━━ Available data ━━
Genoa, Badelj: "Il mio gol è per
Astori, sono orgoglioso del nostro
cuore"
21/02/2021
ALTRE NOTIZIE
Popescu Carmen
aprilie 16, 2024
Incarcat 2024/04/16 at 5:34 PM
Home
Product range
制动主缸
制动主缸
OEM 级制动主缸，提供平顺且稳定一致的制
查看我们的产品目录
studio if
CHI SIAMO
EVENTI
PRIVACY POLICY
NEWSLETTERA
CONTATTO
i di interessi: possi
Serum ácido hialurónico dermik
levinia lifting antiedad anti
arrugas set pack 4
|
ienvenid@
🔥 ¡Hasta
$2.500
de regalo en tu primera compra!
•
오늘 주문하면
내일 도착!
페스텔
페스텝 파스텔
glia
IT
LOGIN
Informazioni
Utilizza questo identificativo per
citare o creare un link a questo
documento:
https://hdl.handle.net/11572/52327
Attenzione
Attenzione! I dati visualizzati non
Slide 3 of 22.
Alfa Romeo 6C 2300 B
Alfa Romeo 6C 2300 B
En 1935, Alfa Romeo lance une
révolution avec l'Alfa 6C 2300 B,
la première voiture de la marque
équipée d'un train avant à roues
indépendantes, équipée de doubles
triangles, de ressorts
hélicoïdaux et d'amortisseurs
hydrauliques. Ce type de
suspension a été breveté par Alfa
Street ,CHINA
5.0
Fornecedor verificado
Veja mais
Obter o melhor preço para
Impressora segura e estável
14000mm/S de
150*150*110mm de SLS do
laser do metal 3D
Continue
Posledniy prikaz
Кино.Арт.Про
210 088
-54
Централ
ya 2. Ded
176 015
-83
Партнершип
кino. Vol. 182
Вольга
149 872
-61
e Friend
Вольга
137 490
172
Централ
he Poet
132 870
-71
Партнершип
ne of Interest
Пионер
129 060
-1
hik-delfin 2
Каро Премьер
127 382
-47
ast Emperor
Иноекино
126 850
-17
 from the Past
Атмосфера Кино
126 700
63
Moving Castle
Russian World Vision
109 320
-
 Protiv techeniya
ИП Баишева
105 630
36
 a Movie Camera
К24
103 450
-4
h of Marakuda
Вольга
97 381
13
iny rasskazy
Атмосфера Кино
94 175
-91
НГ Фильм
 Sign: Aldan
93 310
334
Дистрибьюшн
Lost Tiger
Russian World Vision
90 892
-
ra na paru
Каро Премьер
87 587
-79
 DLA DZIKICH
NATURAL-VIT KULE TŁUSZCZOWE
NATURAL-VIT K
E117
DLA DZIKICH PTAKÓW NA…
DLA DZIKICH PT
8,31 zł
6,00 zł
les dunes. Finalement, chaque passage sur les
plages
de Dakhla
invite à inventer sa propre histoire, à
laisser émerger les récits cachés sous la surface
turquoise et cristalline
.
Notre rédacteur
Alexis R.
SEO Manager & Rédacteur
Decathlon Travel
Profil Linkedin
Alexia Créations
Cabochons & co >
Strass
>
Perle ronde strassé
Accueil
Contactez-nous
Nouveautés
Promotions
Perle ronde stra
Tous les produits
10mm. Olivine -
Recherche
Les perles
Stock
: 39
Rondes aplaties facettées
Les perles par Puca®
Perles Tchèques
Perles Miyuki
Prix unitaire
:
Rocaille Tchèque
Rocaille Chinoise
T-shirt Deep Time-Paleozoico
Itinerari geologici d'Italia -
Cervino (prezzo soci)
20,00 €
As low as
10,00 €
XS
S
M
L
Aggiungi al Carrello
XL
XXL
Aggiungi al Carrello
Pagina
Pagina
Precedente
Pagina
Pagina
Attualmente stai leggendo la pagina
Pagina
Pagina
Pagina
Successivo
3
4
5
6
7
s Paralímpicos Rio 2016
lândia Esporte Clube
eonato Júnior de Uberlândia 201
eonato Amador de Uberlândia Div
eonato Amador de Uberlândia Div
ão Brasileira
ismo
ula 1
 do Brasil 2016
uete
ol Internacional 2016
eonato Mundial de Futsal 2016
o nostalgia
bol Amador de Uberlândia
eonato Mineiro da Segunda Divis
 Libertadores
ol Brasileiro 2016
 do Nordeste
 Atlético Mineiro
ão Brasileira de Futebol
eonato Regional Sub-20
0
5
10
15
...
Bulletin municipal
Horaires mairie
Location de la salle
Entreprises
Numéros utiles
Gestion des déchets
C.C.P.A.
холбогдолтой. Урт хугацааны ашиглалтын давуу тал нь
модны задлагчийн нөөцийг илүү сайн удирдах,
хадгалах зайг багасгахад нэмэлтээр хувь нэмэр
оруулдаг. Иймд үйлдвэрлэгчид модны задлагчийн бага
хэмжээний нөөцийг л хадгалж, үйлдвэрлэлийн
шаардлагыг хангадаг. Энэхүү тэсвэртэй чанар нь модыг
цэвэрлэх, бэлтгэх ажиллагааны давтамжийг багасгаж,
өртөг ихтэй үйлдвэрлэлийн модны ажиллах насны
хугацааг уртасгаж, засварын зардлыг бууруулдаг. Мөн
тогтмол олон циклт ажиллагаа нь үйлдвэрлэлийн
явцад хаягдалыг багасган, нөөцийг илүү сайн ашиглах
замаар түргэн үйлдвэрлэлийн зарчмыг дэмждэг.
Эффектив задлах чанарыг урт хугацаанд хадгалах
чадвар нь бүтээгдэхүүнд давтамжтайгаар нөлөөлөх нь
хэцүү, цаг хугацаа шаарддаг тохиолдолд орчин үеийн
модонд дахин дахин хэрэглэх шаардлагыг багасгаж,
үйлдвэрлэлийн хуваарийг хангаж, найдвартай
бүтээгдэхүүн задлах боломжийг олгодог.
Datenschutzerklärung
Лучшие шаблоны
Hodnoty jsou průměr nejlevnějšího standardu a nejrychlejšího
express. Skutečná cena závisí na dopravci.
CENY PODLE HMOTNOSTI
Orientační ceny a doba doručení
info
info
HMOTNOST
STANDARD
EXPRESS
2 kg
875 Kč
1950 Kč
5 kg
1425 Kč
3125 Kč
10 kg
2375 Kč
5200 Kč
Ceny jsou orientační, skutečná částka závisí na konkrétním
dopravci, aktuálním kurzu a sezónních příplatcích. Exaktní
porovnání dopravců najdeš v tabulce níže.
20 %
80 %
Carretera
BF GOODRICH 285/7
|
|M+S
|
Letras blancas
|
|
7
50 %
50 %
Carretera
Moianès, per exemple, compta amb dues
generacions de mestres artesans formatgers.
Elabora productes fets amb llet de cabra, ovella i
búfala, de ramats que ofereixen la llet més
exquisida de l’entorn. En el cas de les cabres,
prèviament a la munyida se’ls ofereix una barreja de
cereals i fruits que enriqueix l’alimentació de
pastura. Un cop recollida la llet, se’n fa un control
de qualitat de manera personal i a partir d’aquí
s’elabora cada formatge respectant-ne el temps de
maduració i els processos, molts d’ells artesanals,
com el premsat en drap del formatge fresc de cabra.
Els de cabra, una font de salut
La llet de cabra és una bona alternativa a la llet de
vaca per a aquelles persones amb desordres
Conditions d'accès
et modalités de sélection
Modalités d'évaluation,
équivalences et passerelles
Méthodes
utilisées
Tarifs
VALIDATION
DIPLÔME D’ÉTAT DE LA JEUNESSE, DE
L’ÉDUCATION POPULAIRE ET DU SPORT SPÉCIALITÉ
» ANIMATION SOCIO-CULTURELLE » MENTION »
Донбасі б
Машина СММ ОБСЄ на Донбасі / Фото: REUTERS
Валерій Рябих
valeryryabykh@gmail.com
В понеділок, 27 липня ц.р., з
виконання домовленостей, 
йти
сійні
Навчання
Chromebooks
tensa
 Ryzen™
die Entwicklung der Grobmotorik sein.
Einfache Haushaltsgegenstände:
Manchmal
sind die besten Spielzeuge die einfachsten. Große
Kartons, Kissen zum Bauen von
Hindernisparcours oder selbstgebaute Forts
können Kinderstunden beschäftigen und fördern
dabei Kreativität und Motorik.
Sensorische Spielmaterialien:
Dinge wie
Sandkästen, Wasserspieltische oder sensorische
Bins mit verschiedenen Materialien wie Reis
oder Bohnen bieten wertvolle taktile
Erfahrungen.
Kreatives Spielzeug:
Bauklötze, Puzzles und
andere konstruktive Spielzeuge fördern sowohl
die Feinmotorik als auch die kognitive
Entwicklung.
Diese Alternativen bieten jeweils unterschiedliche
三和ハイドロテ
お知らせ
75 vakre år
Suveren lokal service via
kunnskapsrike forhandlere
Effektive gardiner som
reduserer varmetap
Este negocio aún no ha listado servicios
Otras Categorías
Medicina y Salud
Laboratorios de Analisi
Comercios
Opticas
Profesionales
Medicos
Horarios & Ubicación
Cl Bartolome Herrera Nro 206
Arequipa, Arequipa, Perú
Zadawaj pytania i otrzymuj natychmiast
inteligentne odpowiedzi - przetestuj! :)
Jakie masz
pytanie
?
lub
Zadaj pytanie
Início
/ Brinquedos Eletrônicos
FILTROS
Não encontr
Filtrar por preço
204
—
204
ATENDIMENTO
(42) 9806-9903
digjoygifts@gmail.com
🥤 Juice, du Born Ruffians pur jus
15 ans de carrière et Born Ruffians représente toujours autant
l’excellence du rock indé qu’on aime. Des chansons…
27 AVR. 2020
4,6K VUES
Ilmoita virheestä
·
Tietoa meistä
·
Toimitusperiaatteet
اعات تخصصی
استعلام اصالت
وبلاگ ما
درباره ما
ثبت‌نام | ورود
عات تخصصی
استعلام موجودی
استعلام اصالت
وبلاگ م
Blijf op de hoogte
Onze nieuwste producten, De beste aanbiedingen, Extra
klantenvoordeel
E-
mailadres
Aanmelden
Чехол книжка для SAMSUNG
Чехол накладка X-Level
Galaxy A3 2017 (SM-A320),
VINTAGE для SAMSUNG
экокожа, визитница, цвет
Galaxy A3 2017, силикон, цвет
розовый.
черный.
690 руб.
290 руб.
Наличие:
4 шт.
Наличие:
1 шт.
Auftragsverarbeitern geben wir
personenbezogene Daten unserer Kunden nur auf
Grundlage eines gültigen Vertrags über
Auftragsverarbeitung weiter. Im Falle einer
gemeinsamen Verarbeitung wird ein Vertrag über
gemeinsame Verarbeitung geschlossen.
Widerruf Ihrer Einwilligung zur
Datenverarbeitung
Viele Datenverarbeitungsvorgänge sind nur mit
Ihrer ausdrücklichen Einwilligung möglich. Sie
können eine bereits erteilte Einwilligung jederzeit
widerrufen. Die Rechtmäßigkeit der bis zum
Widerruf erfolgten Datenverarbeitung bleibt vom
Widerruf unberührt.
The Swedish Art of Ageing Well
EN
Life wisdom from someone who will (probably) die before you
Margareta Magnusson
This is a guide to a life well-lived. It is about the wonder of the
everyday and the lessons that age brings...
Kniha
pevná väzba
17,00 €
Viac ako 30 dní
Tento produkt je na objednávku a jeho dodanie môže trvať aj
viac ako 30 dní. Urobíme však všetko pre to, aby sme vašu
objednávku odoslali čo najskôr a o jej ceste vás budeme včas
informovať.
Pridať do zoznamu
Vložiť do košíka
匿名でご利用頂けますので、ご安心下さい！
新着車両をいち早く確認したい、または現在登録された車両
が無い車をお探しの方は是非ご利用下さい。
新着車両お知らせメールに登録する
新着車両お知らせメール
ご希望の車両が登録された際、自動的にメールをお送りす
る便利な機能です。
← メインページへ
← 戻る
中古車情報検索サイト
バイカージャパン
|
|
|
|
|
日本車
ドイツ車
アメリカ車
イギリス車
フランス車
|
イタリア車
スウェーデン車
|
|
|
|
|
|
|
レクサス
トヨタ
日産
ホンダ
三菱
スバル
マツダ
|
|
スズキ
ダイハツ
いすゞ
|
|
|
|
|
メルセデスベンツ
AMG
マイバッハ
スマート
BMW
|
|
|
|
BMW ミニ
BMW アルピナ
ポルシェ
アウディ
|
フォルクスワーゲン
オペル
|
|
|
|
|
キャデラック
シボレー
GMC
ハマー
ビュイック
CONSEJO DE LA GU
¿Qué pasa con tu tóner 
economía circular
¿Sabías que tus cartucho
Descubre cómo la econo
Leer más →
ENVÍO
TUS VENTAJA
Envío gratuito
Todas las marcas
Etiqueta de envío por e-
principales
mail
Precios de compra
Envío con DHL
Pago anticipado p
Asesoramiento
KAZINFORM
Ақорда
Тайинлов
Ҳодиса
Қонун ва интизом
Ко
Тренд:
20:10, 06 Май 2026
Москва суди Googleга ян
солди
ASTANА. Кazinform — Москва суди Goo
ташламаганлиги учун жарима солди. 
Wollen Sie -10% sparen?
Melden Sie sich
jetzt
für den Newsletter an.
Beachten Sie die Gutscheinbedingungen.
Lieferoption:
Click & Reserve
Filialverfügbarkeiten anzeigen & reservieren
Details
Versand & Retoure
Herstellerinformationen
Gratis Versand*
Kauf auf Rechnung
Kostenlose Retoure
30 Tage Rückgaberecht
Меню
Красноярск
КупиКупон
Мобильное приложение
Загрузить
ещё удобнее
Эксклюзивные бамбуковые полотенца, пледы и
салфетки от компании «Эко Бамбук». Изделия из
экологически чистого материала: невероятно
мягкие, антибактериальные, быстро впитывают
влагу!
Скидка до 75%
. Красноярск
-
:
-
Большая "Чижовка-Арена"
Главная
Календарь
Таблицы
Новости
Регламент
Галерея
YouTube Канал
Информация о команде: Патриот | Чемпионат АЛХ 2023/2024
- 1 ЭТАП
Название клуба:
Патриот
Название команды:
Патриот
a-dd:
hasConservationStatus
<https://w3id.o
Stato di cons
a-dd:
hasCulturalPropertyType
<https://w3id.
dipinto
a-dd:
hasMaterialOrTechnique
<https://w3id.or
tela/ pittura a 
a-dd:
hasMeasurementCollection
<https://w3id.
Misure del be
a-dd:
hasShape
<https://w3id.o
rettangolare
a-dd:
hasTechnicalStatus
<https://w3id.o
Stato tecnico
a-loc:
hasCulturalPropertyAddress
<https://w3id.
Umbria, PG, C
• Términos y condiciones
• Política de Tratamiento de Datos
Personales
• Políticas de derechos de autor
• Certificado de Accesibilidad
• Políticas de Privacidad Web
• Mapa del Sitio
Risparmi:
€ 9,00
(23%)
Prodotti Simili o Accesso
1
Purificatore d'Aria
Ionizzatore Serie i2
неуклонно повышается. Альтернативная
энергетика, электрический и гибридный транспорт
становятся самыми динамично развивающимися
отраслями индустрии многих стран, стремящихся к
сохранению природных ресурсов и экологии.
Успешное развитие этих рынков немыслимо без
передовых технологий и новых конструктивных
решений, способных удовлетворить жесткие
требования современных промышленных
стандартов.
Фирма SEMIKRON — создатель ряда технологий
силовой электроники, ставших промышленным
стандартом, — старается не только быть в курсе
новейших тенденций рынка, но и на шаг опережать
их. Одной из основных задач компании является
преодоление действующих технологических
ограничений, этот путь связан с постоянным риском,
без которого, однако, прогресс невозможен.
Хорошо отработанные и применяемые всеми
━━━
Please return the lines above that run from the line containing "hélicoïdaux et d'amortisseurs" to the line containing "laisser émerger les", inclusive, exactly and with no other lines.

hélicoïdaux et d'amortisseurs
hydrauliques. Ce type de
suspension a été breveté par Alfa
Street ,CHINA
5.0
Fornecedor verificado
Veja mais
Obter o melhor preço para
Impressora segura e estável
14000mm/S de
150*150*110mm de SLS do
laser do metal 3D
Continue
Posledniy prikaz
Кино.Арт.Про
210 088
-54
Централ
ya 2. Ded
176 015
-83
Партнершип
кino. Vol. 182
Вольга
149 872
-61
e Friend
Вольга
137 490
172
Централ
he Poet
132 870
-71
Партнершип
ne of Interest
Пионер
129 060
-1
hik-delfin 2
Каро Премьер
127 382
-47
ast Emperor
Иноекино
126 850
-17
 from the Past
Атмосфера Кино
126 700
63
Moving Castle
Russian World Vision
109 320
-
 Protiv techeniya
ИП Баишева
105 630
36
 a Movie Camera
К24
103 450
-4
h of Marakuda
Вольга
97 381
13
iny rasskazy
Атмосфера Кино
94 175
-91
НГ Фильм
 Sign: Aldan
93 310
334
Дистрибьюшн
Lost Tiger
Russian World Vision
90 892
-
ra na paru
Каро Премьер
87 587
-79
 DLA DZIKICH
NATURAL-VIT KULE TŁUSZCZOWE
NATURAL-VIT K
E117
DLA DZIKICH PTAKÓW NA…
DLA DZIKICH PT
8,31 zł
6,00 zł
les dunes. Finalement, chaque passage sur les
plages
de Dakhla
invite à inventer sa propre histoire, à
laisser émerger les récits cachés sous la surface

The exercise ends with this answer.